CIM® monolith chromatography-enhanced ELISA detection of proteins in artists' paints: Ovalbumin as a case study

•Implementation of CIM ® chromatographic monoliths for the purification of paint samples to predominantly protein fractions•Improvement of ovalbumin detection in paints by combination of CIM chromatographic monoliths and ELISA•Successful validation of the joint CIM® monolith chromatography/ELISA approach by testing samples from real works of art

ELISA (Enzyme-linked ImmunoSorbent Assay), as one possible application of antibody-based methods, has proved to be a good candidate for the determination of proteins in works of art due to the low limit of detection, high sensitivity (in the nanogram range), specificity and micro invasiveness of required sampling.

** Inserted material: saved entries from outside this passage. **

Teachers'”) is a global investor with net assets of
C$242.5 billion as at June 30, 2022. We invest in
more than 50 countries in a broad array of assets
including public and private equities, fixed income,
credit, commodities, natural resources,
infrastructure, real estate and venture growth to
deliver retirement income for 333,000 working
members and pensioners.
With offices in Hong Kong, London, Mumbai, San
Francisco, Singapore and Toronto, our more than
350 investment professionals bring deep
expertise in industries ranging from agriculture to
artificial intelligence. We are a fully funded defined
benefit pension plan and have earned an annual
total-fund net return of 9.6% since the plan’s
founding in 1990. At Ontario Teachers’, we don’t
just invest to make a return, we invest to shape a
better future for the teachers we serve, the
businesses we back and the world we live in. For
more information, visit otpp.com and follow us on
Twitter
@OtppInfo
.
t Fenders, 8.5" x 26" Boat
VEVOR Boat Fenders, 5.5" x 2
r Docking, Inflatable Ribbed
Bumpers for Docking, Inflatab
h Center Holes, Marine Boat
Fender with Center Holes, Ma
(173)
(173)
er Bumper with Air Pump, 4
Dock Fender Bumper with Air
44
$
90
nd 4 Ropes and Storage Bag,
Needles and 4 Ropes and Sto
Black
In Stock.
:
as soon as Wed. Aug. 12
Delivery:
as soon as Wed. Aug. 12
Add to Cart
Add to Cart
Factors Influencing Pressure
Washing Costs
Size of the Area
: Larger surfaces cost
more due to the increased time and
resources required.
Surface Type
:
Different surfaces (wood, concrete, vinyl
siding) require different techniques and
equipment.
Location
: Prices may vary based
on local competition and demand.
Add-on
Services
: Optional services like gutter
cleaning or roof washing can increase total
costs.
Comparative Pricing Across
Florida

Despite the advantages of this method, interference by metal ions present in pigments, lipids, saccharides and in other components of paints, grounds, and varnishes may cause several problems for incontestable identification of proteins. To overcome the drawbacks of ELISA, a novel way to purify the extracted mixtures to predominantly protein fractions, by the DEAE-modified (weak anion exchange) CIM® (Convective Interaction Media) chromatographic monoliths was introduced. Utilisation of monolithic chromatographic supports greatly enhanced the ELISA detection of ovalbumin in the model paint samples (aged and non-aged), for at least one tenfold dilution of a sample. In several cases the purification enabled detection of the target protein, otherwise not possible with non-purified samples. For the first time in the field of Cultural Heritage, the combined approach of ELISA and CIM® monolith-supported extraction was successfully tested also for the detection of protein in real-case paint layers.